Furthermore, the issue of by-catch, as well as the practice of discard connected with it, is of great importance. These practices have a negative impact on the fishery management, the environment, the economic aspect of the fisheries sector and especially in recent years, very negative public perception. Therefore, discards should be seriously limited or gradually eliminated.

We would like to point out the importance of the external dimension of the CFP, since the management of a long-distance fleet has a completely different context than a fleet operating in Community waters. – it is subject to global competition and is connected with global responsibility for resources. Therefore, one should liberalise the management of this sector, retaining at the same time the rules of responsible and sustainable fishery. Provisions set forth in partnership agreements concluded by the EU should emphasise the importance of sustainable fisheries, bring benefits to local communities and, consequently, contribute to the protection of human rights.

The CFP reform will be closely related to the form and scope of the Future Fisheries Fund in the new post-2013 financial perspective.
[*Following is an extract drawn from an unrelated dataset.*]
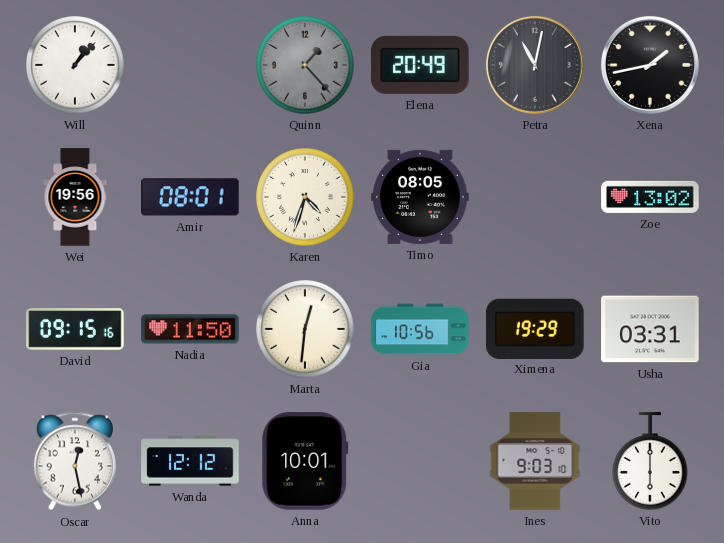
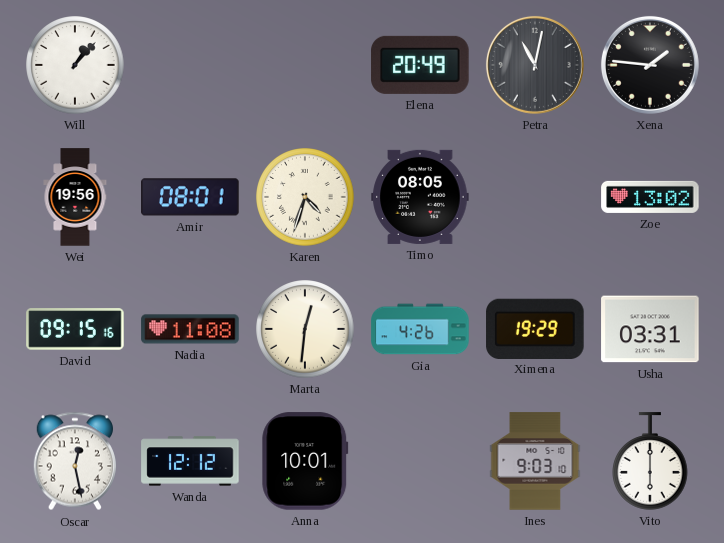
Quinn: 1:23 -> none
Xena: 1:43 -> 1:46
Nadia: 11:50 -> 11:08
Gia: 10:56 -> 4:26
It is important that during the Polish Presidency the convergence principle applied to granting aid is kept at least at its current level.

During the Polish Presidency of the Council of the European Union ministers will discuss the reform concerning the organization of the common fisheries market as part of the reform package amending the CFP. In our opinion, one of the key issues will be putting more emphasis on strengthening the role of aquaculture on the European market and, consequently, setting forth provisions for entities operating in the aquaculture sector. Such provisions should reflect these entities’ needs, which will impact the effectiveness and competitiveness of aquaculture throughout the world.

The CFP reform should contribute to improving the operation of producer organisations which gather only the fishermen, and also lead to their taking responsibility for the implementation of the sustainable fisheries. Giving the fishermen more responsibility for the management of stocks will enable adjusting production levels to the demand, and will also strengthen their market position. Producer organizations should be given more power over how they market their products. A closer cooperation between different sectors may prove important for this process. The future CFP should also support producers’ initiatives aimed at certification and labelling of fishery products manufactured as a result of sustainable fishing. Such actions will certainly contribute to increasing the traceability of resources and the transparency in the distribution channel.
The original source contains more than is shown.